%%
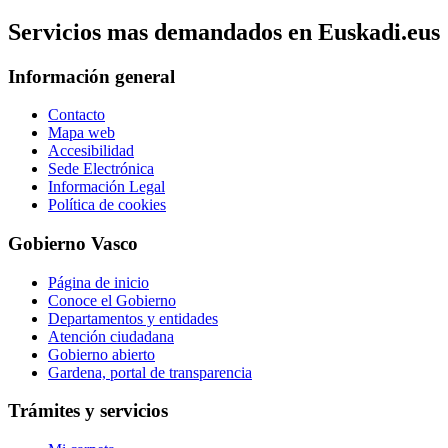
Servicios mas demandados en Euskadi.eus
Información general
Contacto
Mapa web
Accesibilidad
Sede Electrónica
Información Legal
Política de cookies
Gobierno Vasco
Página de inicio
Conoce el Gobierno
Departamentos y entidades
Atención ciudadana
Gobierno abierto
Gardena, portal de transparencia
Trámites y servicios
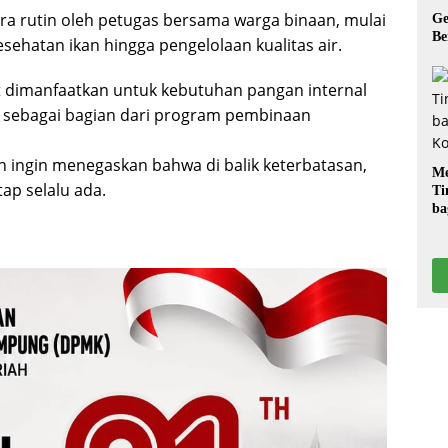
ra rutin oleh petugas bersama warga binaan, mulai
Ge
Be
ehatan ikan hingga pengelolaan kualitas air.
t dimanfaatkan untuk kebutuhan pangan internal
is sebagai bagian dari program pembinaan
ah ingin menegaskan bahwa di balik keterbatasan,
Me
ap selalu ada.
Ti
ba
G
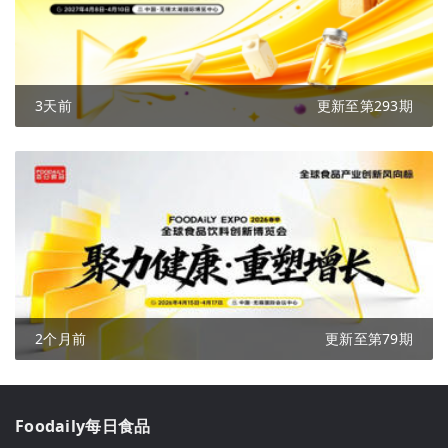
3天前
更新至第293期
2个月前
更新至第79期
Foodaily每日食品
%%
Your instructions:
Begin at the first line of the material and copy each line exactly through the one containing "ehatan ikan hingga pengelolaan kualitas air.". Omit pictures.

Response to this task:
Servicios mas demandados en Euskadi.eus
Información general
Contacto
Mapa web
Accesibilidad
Sede Electrónica
Información Legal
Política de cookies
Gobierno Vasco
Página de inicio
Conoce el Gobierno
Departamentos y entidades
Atención ciudadana
Gobierno abierto
Gardena, portal de transparencia
Trámites y servicios
ra rutin oleh petugas bersama warga binaan, mulai
Ge
Be
ehatan ikan hingga pengelolaan kualitas air.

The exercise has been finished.